The game engine I am building uses a large number of graphic resources: textures, materials, buffers and so on. Many of these resources are shared, because we want to avoid loading the same texture or resource twice. So for example the noise texture used in animating the ocean waves is also used to interpolate between cobblestones and grass in the terrain shader. Having each of those shaders load the texture separately would mean using twice the GPU memory.

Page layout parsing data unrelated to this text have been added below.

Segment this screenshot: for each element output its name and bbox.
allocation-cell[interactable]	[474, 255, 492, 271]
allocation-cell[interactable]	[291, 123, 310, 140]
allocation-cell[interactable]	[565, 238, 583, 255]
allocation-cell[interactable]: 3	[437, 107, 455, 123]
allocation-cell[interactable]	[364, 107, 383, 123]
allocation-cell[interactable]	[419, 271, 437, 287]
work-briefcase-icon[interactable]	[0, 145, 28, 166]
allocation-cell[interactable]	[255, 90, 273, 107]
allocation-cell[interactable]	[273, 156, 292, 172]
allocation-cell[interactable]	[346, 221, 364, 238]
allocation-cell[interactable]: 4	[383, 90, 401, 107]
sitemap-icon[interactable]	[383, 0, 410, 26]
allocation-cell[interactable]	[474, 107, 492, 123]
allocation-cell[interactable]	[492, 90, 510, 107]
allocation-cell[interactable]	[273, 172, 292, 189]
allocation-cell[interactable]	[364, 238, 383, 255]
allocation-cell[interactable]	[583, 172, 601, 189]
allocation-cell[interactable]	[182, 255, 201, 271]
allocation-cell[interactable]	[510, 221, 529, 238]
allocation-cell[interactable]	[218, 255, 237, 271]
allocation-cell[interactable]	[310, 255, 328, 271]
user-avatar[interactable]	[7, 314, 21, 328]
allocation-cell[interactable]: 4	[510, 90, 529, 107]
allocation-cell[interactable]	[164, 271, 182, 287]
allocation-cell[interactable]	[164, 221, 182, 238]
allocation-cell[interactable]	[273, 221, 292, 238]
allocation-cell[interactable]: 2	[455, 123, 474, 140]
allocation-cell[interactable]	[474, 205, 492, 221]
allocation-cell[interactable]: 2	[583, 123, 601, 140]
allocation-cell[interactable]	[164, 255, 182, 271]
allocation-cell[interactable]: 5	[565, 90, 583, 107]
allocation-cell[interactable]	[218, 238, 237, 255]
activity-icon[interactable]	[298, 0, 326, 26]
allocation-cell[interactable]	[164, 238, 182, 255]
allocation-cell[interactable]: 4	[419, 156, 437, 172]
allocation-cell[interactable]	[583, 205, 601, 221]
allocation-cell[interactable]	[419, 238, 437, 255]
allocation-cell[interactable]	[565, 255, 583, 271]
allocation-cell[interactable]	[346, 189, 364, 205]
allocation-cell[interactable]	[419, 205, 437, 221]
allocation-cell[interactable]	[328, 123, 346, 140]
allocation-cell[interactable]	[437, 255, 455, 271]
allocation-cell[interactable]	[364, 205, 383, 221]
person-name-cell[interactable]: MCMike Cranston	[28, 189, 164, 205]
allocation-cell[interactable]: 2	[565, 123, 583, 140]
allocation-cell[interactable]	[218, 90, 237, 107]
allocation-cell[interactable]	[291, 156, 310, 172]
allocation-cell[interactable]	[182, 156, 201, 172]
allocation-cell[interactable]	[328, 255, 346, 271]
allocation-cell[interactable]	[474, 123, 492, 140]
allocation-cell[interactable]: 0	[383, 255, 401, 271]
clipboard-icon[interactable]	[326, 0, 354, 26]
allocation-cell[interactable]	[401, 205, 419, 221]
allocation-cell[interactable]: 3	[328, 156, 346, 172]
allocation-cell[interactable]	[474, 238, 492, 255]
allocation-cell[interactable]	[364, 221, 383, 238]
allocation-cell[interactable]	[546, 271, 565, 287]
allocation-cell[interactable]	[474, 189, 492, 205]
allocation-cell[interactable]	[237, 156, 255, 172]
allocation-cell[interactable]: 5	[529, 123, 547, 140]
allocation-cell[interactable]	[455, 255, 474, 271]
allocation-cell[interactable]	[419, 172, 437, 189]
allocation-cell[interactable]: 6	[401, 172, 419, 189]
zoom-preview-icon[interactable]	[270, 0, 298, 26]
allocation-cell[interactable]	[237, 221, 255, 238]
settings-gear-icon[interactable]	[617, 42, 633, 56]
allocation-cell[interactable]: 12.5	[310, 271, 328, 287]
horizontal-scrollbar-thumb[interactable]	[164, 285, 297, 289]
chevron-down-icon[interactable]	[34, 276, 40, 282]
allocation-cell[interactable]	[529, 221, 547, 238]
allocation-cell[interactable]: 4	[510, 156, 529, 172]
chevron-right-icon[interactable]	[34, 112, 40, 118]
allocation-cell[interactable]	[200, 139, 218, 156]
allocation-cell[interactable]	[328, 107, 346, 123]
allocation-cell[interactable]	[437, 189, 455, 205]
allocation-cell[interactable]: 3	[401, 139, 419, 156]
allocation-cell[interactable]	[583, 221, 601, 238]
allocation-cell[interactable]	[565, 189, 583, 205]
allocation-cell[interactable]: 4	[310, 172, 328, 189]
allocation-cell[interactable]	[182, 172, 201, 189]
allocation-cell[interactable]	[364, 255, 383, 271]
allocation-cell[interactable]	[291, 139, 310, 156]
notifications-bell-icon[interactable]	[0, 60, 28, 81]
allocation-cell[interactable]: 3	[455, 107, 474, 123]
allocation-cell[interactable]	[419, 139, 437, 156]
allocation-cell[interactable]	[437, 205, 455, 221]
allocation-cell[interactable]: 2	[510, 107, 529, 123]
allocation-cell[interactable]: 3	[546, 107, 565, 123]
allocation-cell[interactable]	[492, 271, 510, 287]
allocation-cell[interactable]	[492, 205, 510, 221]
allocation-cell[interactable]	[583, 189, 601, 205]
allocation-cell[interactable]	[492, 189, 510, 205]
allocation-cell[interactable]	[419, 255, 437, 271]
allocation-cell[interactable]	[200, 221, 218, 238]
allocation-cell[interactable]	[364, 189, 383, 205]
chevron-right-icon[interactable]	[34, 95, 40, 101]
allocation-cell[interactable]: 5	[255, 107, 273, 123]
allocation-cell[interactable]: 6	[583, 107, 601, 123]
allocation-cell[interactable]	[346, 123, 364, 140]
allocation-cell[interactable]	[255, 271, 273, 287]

In order to avoid an architectural nightmare where every shader has to be aware of the lifetime and ownership needs of all the other shaders, I have implemented a caching and reference counting system. For textures, there is a TextureCache
class that uses the lru-cache
npm package. The entries in the cache are little wrapper objects - I call them TextureRef
s - which hold a reference to the resource as well as a reference count. When the reference count fall to zero, the texture is disposed via .dispose()
.
Note that the cache itself counts as a reference - when the entry is added to the cache the reference count is incremented, and when the entry is evicted from the cache (using the provided lru-cache hook) it is decremented. This means that the initial reference count of a texture will be 2 - one for the cache, and one for the caller requesting the texture. It’s the caller’s responsibility to call .release()
on the object when it is no longer needed.
However, there are a couple of drawbacks to this approach. First, having to use wrapper objects everywhere instead of the plain three.js objects is a bit cumbersome. Second, it means that my code isn’t very modular or portable - I can’t take my terrain generator or my particle engine and split it out as a separate npm package, because those modules are written to depend on the caching and reference-counting framework.
So my question is, has anyone faced similar issues, and do they have a better approach?